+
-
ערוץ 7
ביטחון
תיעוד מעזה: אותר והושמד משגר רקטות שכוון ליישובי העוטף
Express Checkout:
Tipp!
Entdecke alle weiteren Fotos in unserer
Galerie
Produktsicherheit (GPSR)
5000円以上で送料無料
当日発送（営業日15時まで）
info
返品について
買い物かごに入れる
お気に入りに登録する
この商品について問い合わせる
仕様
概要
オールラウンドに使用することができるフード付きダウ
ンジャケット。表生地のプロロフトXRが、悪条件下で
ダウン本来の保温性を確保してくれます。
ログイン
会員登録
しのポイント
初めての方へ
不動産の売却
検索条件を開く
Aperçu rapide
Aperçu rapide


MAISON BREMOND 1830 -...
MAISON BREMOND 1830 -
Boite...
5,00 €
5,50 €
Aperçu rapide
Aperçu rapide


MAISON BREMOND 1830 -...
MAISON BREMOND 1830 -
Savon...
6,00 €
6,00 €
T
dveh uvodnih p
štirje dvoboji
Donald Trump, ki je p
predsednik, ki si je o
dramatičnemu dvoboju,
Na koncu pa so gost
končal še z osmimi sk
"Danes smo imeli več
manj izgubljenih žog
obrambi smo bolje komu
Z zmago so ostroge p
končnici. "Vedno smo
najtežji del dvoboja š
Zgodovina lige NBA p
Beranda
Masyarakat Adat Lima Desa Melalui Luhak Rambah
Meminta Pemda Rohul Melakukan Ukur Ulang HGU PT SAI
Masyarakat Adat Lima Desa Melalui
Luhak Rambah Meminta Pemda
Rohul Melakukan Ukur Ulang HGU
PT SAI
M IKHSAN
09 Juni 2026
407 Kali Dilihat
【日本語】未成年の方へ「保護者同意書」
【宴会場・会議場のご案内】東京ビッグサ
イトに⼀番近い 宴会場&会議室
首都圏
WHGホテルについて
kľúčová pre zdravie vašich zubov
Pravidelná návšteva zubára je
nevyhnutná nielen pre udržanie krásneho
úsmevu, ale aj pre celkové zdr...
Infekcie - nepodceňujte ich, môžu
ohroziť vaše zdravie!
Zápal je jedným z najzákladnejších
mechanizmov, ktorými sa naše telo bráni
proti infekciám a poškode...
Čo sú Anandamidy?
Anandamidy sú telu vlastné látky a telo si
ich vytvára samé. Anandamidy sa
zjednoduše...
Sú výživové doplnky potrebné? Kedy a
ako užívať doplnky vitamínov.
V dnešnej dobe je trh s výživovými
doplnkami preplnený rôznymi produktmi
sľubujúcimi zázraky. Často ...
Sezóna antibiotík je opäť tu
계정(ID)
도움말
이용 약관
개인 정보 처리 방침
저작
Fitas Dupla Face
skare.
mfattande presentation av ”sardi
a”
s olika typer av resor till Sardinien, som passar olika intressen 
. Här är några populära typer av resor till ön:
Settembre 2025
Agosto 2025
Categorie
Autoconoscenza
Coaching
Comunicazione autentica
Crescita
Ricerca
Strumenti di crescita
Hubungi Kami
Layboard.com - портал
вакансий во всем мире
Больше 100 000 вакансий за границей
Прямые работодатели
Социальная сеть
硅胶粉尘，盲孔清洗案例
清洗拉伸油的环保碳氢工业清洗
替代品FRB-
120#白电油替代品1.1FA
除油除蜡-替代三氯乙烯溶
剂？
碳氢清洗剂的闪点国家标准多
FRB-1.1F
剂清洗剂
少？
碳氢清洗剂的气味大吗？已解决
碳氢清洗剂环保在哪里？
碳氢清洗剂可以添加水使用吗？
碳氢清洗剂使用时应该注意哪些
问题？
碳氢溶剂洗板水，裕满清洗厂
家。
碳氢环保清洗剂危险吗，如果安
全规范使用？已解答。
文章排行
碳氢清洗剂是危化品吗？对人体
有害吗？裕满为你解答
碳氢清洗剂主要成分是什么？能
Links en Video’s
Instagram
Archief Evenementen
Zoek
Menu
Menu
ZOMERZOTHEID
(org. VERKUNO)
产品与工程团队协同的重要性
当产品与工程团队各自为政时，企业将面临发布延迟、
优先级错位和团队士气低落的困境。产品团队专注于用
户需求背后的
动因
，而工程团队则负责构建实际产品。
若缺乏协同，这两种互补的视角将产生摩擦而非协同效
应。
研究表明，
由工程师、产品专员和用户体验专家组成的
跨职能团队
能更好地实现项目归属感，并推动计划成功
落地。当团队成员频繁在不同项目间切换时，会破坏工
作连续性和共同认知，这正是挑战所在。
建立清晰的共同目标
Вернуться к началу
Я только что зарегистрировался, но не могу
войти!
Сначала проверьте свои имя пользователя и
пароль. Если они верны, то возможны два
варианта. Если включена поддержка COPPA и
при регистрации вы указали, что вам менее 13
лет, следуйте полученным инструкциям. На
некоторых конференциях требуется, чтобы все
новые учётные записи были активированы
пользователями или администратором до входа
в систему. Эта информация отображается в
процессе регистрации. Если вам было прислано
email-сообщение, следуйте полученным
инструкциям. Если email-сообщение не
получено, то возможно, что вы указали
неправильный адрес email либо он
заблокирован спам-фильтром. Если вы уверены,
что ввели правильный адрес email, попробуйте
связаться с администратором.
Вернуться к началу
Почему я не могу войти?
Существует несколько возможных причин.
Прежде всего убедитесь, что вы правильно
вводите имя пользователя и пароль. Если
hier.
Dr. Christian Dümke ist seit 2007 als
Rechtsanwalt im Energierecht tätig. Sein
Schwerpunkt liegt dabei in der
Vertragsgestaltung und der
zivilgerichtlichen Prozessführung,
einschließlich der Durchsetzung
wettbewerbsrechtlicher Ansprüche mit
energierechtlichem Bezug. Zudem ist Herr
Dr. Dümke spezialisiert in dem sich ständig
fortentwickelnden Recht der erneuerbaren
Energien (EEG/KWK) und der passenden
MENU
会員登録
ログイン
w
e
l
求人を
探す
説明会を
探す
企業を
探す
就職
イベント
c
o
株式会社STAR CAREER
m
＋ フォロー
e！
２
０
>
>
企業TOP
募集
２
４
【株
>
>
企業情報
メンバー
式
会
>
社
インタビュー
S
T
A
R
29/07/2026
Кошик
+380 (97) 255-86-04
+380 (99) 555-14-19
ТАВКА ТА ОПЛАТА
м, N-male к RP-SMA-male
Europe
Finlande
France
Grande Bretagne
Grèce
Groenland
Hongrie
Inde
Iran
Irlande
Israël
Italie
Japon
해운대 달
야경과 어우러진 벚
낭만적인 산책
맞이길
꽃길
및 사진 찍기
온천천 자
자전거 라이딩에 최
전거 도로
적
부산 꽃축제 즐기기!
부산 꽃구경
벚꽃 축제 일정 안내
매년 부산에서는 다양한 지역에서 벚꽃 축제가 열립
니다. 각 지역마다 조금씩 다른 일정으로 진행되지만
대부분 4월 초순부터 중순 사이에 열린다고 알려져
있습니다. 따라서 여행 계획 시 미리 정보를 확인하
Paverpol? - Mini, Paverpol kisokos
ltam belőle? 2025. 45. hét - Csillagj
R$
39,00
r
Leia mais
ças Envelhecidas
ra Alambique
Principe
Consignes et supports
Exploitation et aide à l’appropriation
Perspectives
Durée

▶ _Brief_
Produce only the lines from the line containing "개인 정보 처리 방침" through the line containing "Strumenti di crescita", inclusive of both, exactly as they stand in the entries above.

▶ _Answer box_
개인 정보 처리 방침
저작
Fitas Dupla Face
skare.
mfattande presentation av ”sardi
a”
s olika typer av resor till Sardinien, som passar olika intressen 
. Här är några populära typer av resor till ön:
Settembre 2025
Agosto 2025
Categorie
Autoconoscenza
Coaching
Comunicazione autentica
Crescita
Ricerca
Strumenti di crescita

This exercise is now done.